Мотеле на все согласен, лишь бы сытым быть.
И вот, после трехлетнего перерыва, возвращаюсь на Черную балку. Здесь, среди маленьких оборвышей, я роюсь в мягких кучах городских отбросов: теряю навыки институтской жизни, покрываюсь грязью, обзавожусь вшами и постепенно забываю о прошлом. Только в редкие минуты, когда удается хорошо покушать, вспоминаются теплые глаза Эсфири. И тогда мне становится грустно, и мысль, что сестра Якова может увидеть меня навозным жуком, копошащимся в мусоре, пугает меня.
— Уж лучше не встречаться.
Сегодня мы с Мотеле сыты. Два мяча собственного изделия проданы очень выгодно — за двадцать грошей, мы сидим на зеленом откосе реки и лениво дожевываем последние куски белого хлеба, густо намазанного гусиным жиром.
Высоко над нами колышется весеннее солнце. Хрустальная рябь Тетерева сверкает так, что больно смотреть.

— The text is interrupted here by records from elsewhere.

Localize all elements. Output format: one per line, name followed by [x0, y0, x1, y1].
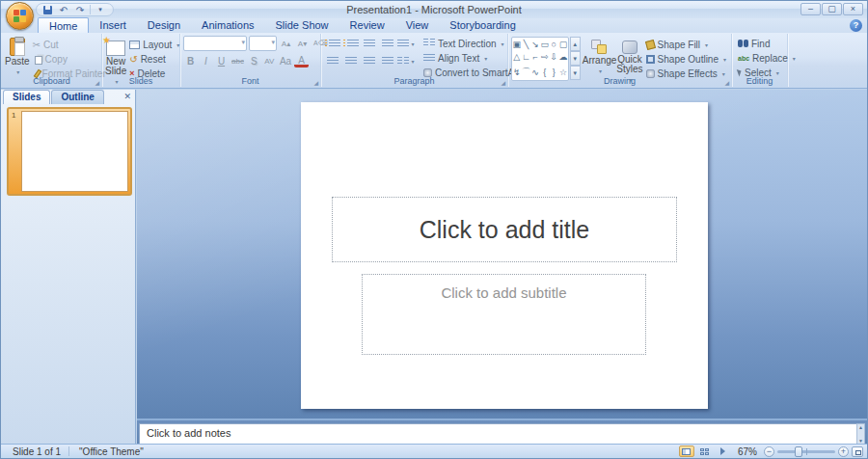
font-name-combo[interactable]: [183, 36, 247, 51]
zoom-out-button[interactable]: −: [764, 446, 774, 457]
align-left-button[interactable]: [324, 54, 341, 68]
shape-icon[interactable]: ╲: [522, 38, 531, 51]
slide-thumbnail-selected[interactable]: 1: [7, 107, 132, 196]
window-title: Presentation1 - Microsoft PowerPoint: [1, 4, 867, 15]
zoom-in-button[interactable]: +: [838, 446, 849, 457]
numbering-button[interactable]: [342, 37, 360, 51]
tab-slide-show[interactable]: Slide Show: [265, 18, 339, 33]
decrease-indent-button[interactable]: [361, 37, 378, 51]
shape-outline-button[interactable]: Shape Outline: [643, 52, 729, 66]
office-button[interactable]: [6, 2, 34, 30]
slide[interactable]: Click to add title Click to add subtitle: [301, 102, 708, 409]
shape-outline-icon: [646, 55, 655, 64]
zoom-slider-tick: [806, 448, 807, 455]
tab-outline[interactable]: Outline: [51, 90, 103, 104]
arrange-icon: [591, 40, 609, 55]
tab-storyboarding[interactable]: Storyboarding: [439, 18, 527, 33]
justify-icon: [382, 57, 393, 66]
zoom-slider-thumb[interactable]: [795, 446, 802, 457]
slide-show-button[interactable]: [716, 446, 731, 457]
cut-button[interactable]: ✂ Cut: [30, 38, 109, 51]
tab-home[interactable]: Home: [38, 17, 89, 33]
shape-icon[interactable]: ▣: [512, 38, 522, 51]
zoom-slider[interactable]: [777, 450, 835, 453]
shape-icon[interactable]: △: [512, 51, 522, 65]
close-button[interactable]: ×: [843, 3, 863, 15]
tab-review[interactable]: Review: [339, 18, 395, 33]
font-color-button[interactable]: A: [294, 55, 309, 68]
underline-button[interactable]: U: [214, 54, 229, 68]
shape-icon[interactable]: ⇨: [540, 51, 550, 65]
bullets-button[interactable]: [324, 37, 341, 51]
fit-slide-to-window-button[interactable]: [852, 446, 863, 457]
clipboard-dialog-launcher[interactable]: ◢: [95, 79, 99, 86]
restore-button[interactable]: ▢: [822, 3, 842, 15]
shapes-scroll-down[interactable]: ▼: [570, 51, 581, 66]
shape-fill-button[interactable]: Shape Fill: [643, 38, 729, 51]
help-icon[interactable]: ?: [850, 19, 862, 32]
theme-indicator[interactable]: "Office Theme": [69, 446, 153, 457]
notes-scroll-up-icon[interactable]: ▲: [857, 424, 864, 430]
tab-slides[interactable]: Slides: [3, 90, 50, 104]
align-text-icon: [423, 54, 435, 63]
zoom-level[interactable]: 67%: [734, 446, 761, 457]
find-button[interactable]: Find: [735, 37, 799, 50]
slide-indicator[interactable]: Slide 1 of 1: [5, 446, 68, 457]
shape-icon[interactable]: ∟: [522, 51, 531, 65]
grow-font-button[interactable]: A▴: [279, 37, 293, 51]
notes-input[interactable]: Click to add notes ▲ ▼: [139, 423, 857, 445]
shape-icon[interactable]: ⌐: [530, 51, 540, 65]
line-spacing-button[interactable]: [397, 37, 415, 51]
font-dialog-launcher[interactable]: ◢: [313, 79, 318, 86]
numbering-icon: [347, 40, 359, 48]
text-direction-icon: [423, 39, 435, 48]
increase-indent-button[interactable]: [379, 37, 396, 51]
shape-icon[interactable]: ↘: [530, 38, 540, 51]
strikethrough-button[interactable]: abc: [230, 54, 246, 68]
shape-icon[interactable]: ⇩: [550, 51, 559, 65]
drawing-dialog-launcher[interactable]: ◢: [724, 79, 729, 86]
group-label-editing: Editing: [732, 76, 787, 86]
shape-icon[interactable]: ▭: [540, 38, 550, 51]
shapes-scroll-up[interactable]: ▲: [570, 37, 581, 51]
pane-close-icon[interactable]: ✕: [123, 92, 131, 101]
layout-button[interactable]: Layout: [126, 38, 182, 51]
shape-icon[interactable]: ▢: [558, 38, 568, 51]
text-shadow-button[interactable]: S: [247, 54, 261, 68]
subtitle-placeholder[interactable]: Click to add subtitle: [362, 274, 646, 355]
minimize-button[interactable]: –: [800, 3, 821, 15]
tab-animations[interactable]: Animations: [191, 18, 264, 33]
slide-thumbnail-preview[interactable]: [21, 111, 128, 192]
shape-icon[interactable]: ○: [550, 38, 559, 51]
italic-button[interactable]: I: [199, 54, 213, 68]
shape-icon[interactable]: ☁: [558, 51, 568, 65]
notes-scrollbar[interactable]: ▲ ▼: [856, 423, 865, 445]
tab-view[interactable]: View: [395, 18, 440, 33]
replace-button[interactable]: abc Replace: [735, 51, 799, 65]
paragraph-dialog-launcher[interactable]: ◢: [501, 79, 505, 86]
character-spacing-button[interactable]: AV: [262, 54, 277, 68]
shrink-font-button[interactable]: A▾: [295, 37, 310, 51]
tab-insert[interactable]: Insert: [89, 18, 137, 33]
normal-view-button[interactable]: [679, 446, 694, 457]
copy-button[interactable]: Copy: [30, 52, 109, 66]
sparkle-icon: ★: [102, 36, 111, 45]
align-center-button[interactable]: [342, 54, 360, 68]
align-right-button[interactable]: [361, 54, 378, 68]
change-case-button[interactable]: Aa: [278, 54, 293, 68]
tab-design[interactable]: Design: [137, 18, 191, 33]
slide-sorter-button[interactable]: [697, 446, 713, 457]
paste-button[interactable]: Paste: [5, 36, 30, 77]
arrange-button[interactable]: Arrange: [583, 36, 617, 76]
align-left-icon: [327, 57, 339, 66]
powerpoint-window: ↶ ↷ ▾ Presentation1 - Microsoft PowerPoi…: [0, 0, 868, 459]
group-editing: Find abc Replace Select Editing: [732, 34, 788, 87]
reset-button[interactable]: ↺ Reset: [126, 52, 182, 66]
ribbon-tabs: Home Insert Design Animations Slide Show…: [38, 18, 527, 33]
title-placeholder[interactable]: Click to add title: [332, 197, 677, 262]
font-size-combo[interactable]: [249, 36, 277, 51]
shapes-scrollbar: ▲ ▼ ▼: [570, 37, 581, 80]
columns-button[interactable]: [397, 54, 415, 68]
justify-button[interactable]: [379, 54, 396, 68]
bold-button[interactable]: B: [183, 54, 198, 68]
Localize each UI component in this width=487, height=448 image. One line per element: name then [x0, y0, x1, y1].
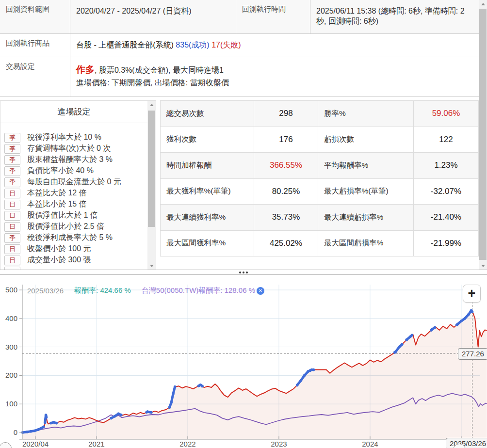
entry-marker-dot [394, 351, 397, 353]
entry-condition-item[interactable]: 季每股自由現金流量大於 0 元 [0, 176, 147, 188]
info-label-exec-time: 回測執行時間 [236, 0, 310, 34]
info-label-trade-settings: 交易設定 [0, 57, 70, 97]
condition-text: 存貨週轉率(次)大於 0 次 [27, 144, 111, 154]
scroll-up-icon[interactable] [147, 101, 156, 109]
chart-zoom-in-button[interactable]: + [463, 285, 481, 303]
trade-settings-prices: 進場價格: 下期開盤價, 出場價格: 當期收盤價 [76, 77, 473, 89]
equity-curve-chart[interactable]: 01002003004005002020/0420212022202320242… [0, 275, 487, 448]
entry-condition-item[interactable]: 日股價淨值比小於 2.5 倍 [0, 221, 147, 232]
entry-marker-dot [37, 428, 40, 431]
y-tick-label: 300 [5, 343, 17, 351]
entry-condition-item[interactable]: 季負債比率小於 40 % [0, 165, 147, 176]
entry-condition-item[interactable] [0, 266, 147, 270]
y-tick-label: 400 [5, 314, 17, 322]
entry-marker-dot [110, 417, 113, 420]
entry-marker-dot [45, 416, 48, 419]
entry-list-scrollbar[interactable] [147, 101, 156, 270]
condition-text: 股東權益報酬率大於 3 % [27, 155, 113, 165]
entry-condition-item[interactable]: 季稅後淨利成長率大於 5 % [0, 232, 147, 243]
stat-label: 平均報酬率% [318, 153, 414, 179]
condition-text: 每股自由現金流量大於 0 元 [27, 177, 121, 187]
period-badge: 日 [4, 244, 20, 254]
entry-marker-dot [431, 328, 434, 331]
pane-resize-handle[interactable] [0, 270, 487, 275]
product-name: 台股 - 上櫃普通股全部(系統) [76, 41, 176, 49]
stat-value: 1.23% [414, 153, 479, 179]
scroll-down-icon[interactable] [479, 262, 487, 270]
entry-marker-dot [464, 317, 467, 320]
info-label-data-range: 回測資料範圍 [0, 0, 70, 34]
benchmark-return-label: 台灣50(0050.TW)報酬率: 128.06 % ✕ [142, 286, 264, 295]
entry-marker-dot [168, 406, 171, 409]
entry-condition-item[interactable]: 日股價淨值比大於 1 倍 [0, 210, 147, 221]
y-tick-label: 0 [14, 428, 17, 436]
chart-legend: 2025/03/26 報酬率: 424.66 % 台灣50(0050.TW)報酬… [27, 286, 264, 295]
crosshair-value-tooltip: 277.26 [458, 348, 487, 360]
scroll-down-icon[interactable] [147, 262, 156, 270]
stat-label: 獲利次數 [161, 127, 254, 153]
entry-marker-dot [114, 415, 116, 418]
entry-condition-item[interactable]: 日成交量小於 300 張 [0, 255, 147, 266]
upper-pane-scrollbar[interactable] [479, 0, 487, 270]
stat-label: 最大連續虧損率% [318, 205, 414, 231]
entry-marker-dot [174, 385, 177, 388]
condition-text: 成交量小於 300 張 [27, 255, 91, 265]
entry-condition-item[interactable]: 季存貨週轉率(次)大於 0 次 [0, 143, 147, 154]
backtest-info-table: 回測資料範圍 2020/04/27 - 2025/04/27 (日資料) 回測執… [0, 0, 479, 97]
entry-marker-dot [44, 421, 47, 424]
stat-value: 80.25% [254, 179, 318, 205]
y-tick-label: 100 [5, 400, 17, 408]
entry-marker-dot [296, 384, 299, 387]
info-value-product: 台股 - 上櫃普通股全部(系統) 835(成功) 17(失敗) [70, 34, 479, 57]
stat-label: 總交易次數 [161, 101, 254, 127]
entry-marker-dot [49, 422, 52, 425]
entry-condition-item[interactable]: 季稅後淨利率大於 10 % [0, 132, 147, 143]
chart-canvas[interactable]: 01002003004005002020/0420212022202320242… [0, 275, 487, 448]
entry-marker-dot [398, 346, 401, 349]
scrollbar-thumb[interactable] [148, 111, 155, 227]
entry-condition-item[interactable]: 季股東權益報酬率大於 3 % [0, 154, 147, 165]
period-badge: 日 [4, 200, 20, 209]
crosshair-date-label: 2025/03/26 [27, 287, 64, 295]
period-badge: 季 [4, 166, 20, 176]
entry-marker-dot [117, 412, 120, 415]
entry-marker-dot [120, 414, 123, 416]
y-tick-label: 500 [5, 286, 17, 294]
entry-marker-dot [401, 343, 404, 346]
entry-marker-dot [434, 326, 437, 329]
period-badge: 季 [4, 155, 20, 165]
entry-condition-item[interactable]: 日本益比大於 12 倍 [0, 188, 147, 199]
entry-marker-dot [146, 410, 149, 413]
stat-value: 122 [414, 127, 479, 153]
stat-value: -21.99% [414, 231, 479, 257]
entry-marker-dot [201, 385, 204, 388]
remove-benchmark-icon[interactable]: ✕ [257, 287, 264, 295]
x-tick-label: 2022 [179, 440, 195, 448]
entry-condition-item[interactable]: 日本益比小於 15 倍 [0, 199, 147, 210]
entry-condition-list: 季稅後淨利率大於 10 %季存貨週轉率(次)大於 0 次季股東權益報酬率大於 3… [0, 124, 147, 270]
info-value-data-range: 2020/04/27 - 2025/04/27 (日資料) [70, 0, 236, 34]
entry-marker-dot [471, 310, 474, 313]
stat-value: 425.02% [254, 231, 318, 257]
entry-marker-dot [411, 334, 414, 336]
stat-value: 298 [254, 101, 318, 127]
product-success-count[interactable]: 835(成功) [176, 41, 209, 49]
condition-text: 股價淨值比小於 2.5 倍 [27, 222, 104, 232]
period-badge: 季 [4, 233, 20, 243]
period-badge: 日 [4, 256, 20, 265]
entry-condition-item[interactable]: 日收盤價小於 100 元 [0, 243, 147, 255]
stat-value: -21.40% [414, 205, 479, 231]
scrollbar-thumb[interactable] [479, 9, 487, 260]
x-tick-label: 2020/04 [22, 440, 49, 448]
entry-marker-dot [460, 320, 463, 322]
scroll-up-icon[interactable] [479, 0, 487, 8]
stat-label: 虧損次數 [318, 127, 414, 153]
entry-marker-dot [42, 425, 45, 428]
period-badge: 日 [4, 211, 20, 221]
entry-marker-dot [405, 338, 408, 341]
period-badge: 季 [4, 177, 20, 187]
condition-text: 稅後淨利成長率大於 5 % [27, 233, 113, 243]
stat-value: -32.07% [414, 179, 479, 205]
product-fail-count[interactable]: 17(失敗) [210, 41, 241, 49]
entry-marker-dot [150, 411, 153, 414]
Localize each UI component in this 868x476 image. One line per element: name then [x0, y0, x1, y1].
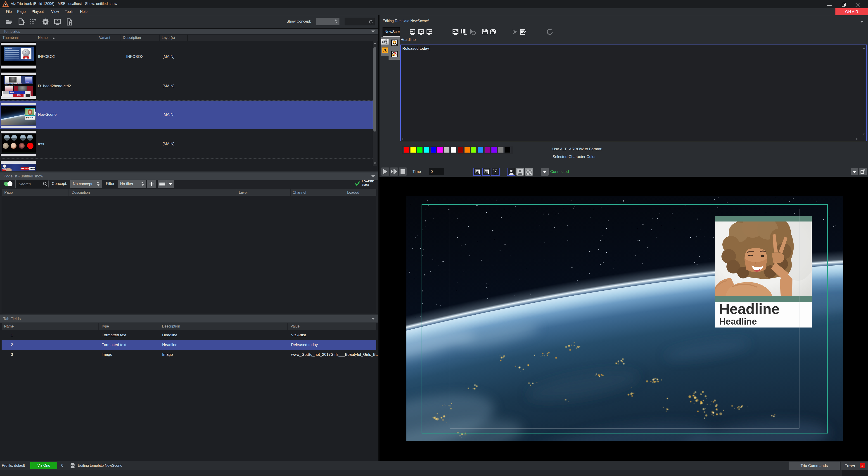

Голубой атлас горизонта обещает скорое лето, и нам хорошо лежать на мягкой молодой траве.
Простор, тишина и сытый желудок вызывают желание заглянуть по ту сторону горизонта, проникнуть в глубь небес и посмотреть на бога.
— Если там, наверху, сидит один только наш еврейский бог, то почему живут на свете русские, поляки и другие неверующие? — спрашиваю я.
— Для примера, — коротко отвечает Мотеле.
— Для какого примера?
Мой собеседник медлительно накручивает на палец пейсу и голосом объевшегося человека цедит сквозь зубы:
— Представь себе, что на земле не станет воров, откуда тогда бог возьмет разницу между хорошими и скверными людьми? Если все люди станут евреями, у бога не будет избранного народа, и ему не с кем будет тогда няньчиться.